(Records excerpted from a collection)
= Beginning of Section =
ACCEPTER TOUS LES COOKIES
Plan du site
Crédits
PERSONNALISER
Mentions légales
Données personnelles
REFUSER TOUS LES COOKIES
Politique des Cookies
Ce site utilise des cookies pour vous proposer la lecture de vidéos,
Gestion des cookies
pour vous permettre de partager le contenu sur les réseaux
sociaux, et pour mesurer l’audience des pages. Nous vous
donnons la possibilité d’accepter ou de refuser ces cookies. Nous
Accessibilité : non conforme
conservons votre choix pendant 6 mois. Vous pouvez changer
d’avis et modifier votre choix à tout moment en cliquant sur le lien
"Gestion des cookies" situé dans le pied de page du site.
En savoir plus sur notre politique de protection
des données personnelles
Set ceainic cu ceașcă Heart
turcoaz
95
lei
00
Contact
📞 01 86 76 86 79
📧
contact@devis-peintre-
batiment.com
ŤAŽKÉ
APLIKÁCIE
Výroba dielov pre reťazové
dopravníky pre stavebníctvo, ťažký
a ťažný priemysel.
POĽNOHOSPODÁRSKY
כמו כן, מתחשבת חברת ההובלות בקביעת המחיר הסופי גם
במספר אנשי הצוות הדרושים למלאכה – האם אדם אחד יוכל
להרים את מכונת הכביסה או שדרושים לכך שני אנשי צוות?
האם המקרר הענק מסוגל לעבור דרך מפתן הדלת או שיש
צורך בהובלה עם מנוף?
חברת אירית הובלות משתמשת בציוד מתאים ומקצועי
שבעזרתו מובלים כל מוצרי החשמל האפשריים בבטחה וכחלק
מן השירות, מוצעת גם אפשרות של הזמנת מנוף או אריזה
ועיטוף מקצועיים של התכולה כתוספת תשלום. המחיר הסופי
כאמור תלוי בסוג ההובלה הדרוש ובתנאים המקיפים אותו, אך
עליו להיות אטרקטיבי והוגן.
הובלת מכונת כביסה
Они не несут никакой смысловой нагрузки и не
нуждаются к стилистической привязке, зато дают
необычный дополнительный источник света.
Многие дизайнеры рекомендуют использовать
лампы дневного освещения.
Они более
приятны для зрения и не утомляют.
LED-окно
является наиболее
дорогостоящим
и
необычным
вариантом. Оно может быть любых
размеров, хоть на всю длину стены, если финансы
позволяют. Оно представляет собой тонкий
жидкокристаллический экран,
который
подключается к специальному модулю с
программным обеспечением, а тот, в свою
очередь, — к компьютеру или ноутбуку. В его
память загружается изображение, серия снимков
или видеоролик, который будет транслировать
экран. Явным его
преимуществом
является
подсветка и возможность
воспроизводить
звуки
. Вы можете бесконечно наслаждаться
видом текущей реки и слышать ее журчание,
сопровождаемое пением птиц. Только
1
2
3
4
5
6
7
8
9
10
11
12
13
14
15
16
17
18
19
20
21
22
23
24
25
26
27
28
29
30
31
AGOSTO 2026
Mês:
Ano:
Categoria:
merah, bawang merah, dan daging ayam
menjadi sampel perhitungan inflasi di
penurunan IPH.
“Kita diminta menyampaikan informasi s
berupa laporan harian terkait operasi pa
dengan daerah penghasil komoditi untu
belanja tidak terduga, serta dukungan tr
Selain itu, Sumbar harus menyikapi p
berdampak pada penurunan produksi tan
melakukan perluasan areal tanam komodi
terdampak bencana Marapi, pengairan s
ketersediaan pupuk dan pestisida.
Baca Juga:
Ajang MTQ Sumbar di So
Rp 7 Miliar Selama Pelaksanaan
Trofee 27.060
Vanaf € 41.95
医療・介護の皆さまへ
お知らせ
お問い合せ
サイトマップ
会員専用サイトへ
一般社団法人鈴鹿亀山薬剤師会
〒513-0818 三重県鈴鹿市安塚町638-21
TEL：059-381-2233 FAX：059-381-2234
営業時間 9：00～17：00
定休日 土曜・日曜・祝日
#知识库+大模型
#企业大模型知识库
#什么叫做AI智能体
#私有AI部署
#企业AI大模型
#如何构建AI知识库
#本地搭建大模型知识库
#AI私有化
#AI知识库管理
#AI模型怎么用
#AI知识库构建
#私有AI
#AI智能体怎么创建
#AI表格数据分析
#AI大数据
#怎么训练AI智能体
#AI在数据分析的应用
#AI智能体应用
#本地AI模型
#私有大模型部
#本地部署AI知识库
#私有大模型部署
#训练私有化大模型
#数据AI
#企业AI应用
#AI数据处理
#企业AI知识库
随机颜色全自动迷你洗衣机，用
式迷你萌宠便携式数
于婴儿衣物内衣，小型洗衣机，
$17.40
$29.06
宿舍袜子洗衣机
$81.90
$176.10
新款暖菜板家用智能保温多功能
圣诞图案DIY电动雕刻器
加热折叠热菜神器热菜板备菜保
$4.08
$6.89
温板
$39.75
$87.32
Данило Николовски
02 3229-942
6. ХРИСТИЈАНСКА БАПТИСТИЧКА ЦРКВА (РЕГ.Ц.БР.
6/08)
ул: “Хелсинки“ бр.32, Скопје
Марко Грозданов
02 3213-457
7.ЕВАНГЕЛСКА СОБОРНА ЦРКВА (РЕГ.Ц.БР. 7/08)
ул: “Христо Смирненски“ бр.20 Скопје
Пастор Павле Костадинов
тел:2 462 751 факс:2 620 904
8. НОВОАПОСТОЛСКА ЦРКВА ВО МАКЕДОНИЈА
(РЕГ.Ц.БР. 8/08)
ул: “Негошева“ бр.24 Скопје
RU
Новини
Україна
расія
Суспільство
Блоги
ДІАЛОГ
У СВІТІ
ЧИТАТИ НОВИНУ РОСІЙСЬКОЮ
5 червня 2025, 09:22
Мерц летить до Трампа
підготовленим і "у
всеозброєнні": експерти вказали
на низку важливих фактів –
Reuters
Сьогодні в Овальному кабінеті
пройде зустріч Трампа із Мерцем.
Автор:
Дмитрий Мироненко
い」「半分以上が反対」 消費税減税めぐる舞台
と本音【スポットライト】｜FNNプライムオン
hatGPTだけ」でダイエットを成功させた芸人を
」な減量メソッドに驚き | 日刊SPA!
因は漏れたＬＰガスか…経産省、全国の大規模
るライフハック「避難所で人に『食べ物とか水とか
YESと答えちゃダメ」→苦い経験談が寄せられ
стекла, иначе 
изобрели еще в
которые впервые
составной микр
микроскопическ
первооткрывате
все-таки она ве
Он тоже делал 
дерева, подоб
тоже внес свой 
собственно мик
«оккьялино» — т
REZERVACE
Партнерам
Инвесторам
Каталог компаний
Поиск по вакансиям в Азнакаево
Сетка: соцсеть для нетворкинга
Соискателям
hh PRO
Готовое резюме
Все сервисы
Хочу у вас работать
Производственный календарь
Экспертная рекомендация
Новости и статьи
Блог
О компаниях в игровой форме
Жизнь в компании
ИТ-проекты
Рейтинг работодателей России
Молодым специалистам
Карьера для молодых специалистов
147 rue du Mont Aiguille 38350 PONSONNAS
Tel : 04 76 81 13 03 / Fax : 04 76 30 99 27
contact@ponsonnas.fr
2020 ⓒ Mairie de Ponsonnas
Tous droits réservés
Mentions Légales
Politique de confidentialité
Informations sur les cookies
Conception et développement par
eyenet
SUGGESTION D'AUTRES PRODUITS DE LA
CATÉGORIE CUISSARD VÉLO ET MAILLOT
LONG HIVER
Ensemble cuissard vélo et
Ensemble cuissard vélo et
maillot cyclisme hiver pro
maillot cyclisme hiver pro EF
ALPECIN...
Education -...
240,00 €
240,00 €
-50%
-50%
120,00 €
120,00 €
= End of Section =
Exercise instructions: Scan the records above and count the lines that contain "מכונת". No text besides the count.

Response to the exercise: 2